DIRECTIONS FOR THIS TASK
Repeat these records exactly, pictures excluded.

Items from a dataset
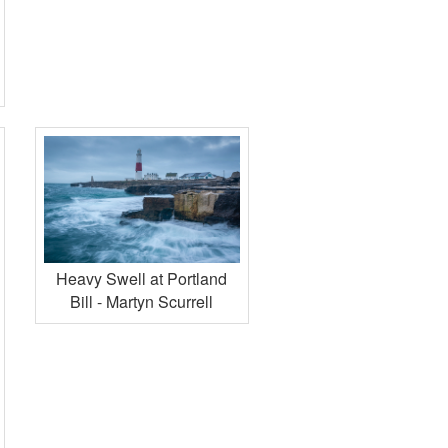
Heavy Swell at Portland
Bill - Martyn Scurrell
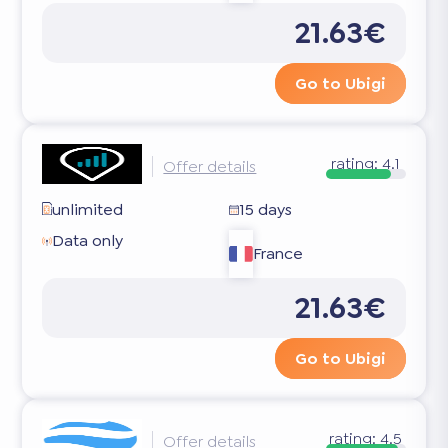
21.63€
Go to Ubigi
rating:
4.1
Offer details
unlimited
15 days
Data only
France
21.63€
Go to Ubigi
rating:
4.5
Offer details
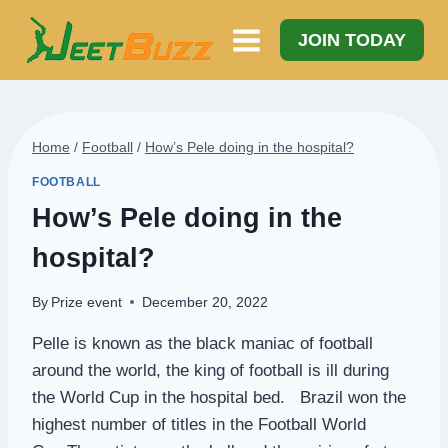
Skip
to
JOIN TODAY
content
Home
/
Football
/
How’s Pele doing in the hospital?
FOOTBALL
How’s Pele doing in the
hospital?
By
Prize event
December 20, 2022
Pelle is known as the black maniac of football
around the world, the king of football is ill during
the World Cup in the hospital bed. Brazil won the
highest number of titles in the Football World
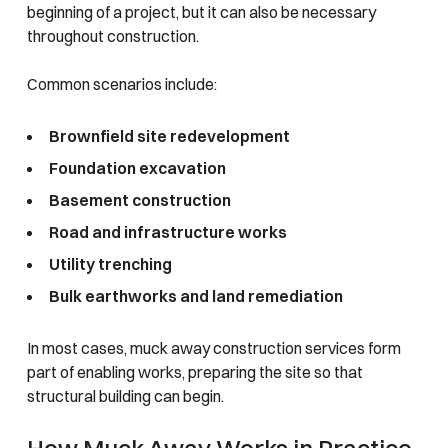
beginning of a project, but it can also be necessary
throughout construction.
Common scenarios include:
Brownfield site redevelopment
Foundation excavation
Basement construction
Road and infrastructure works
Utility trenching
Bulk earthworks and land remediation
In most cases, muck away construction services form
part of enabling works, preparing the site so that
structural building can begin.
How Muck Away Works in Practice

RESPONSE
Heavy Swell at Portland
Bill - Martyn Scurrell
21.63€
Go to Ubigi
rating:
4.1
Offer details
unlimited
15 days
Data only
France
21.63€
Go to Ubigi
rating:
4.5
Offer details
Skip
to
JOIN TODAY
content
Home
/
Football
/
How’s Pele doing in the hospital?
FOOTBALL
How’s Pele doing in the
hospital?
By
Prize event
December 20, 2022
Pelle is known as the black maniac of football
around the world, the king of football is ill during
the World Cup in the hospital bed. Brazil won the
highest number of titles in the Football World
beginning of a project, but it can also be necessary
throughout construction.
Common scenarios include:
Brownfield site redevelopment
Foundation excavation
Basement construction
Road and infrastructure works
Utility trenching
Bulk earthworks and land remediation
In most cases, muck away construction services form
part of enabling works, preparing the site so that
structural building can begin.
How Muck Away Works in Practice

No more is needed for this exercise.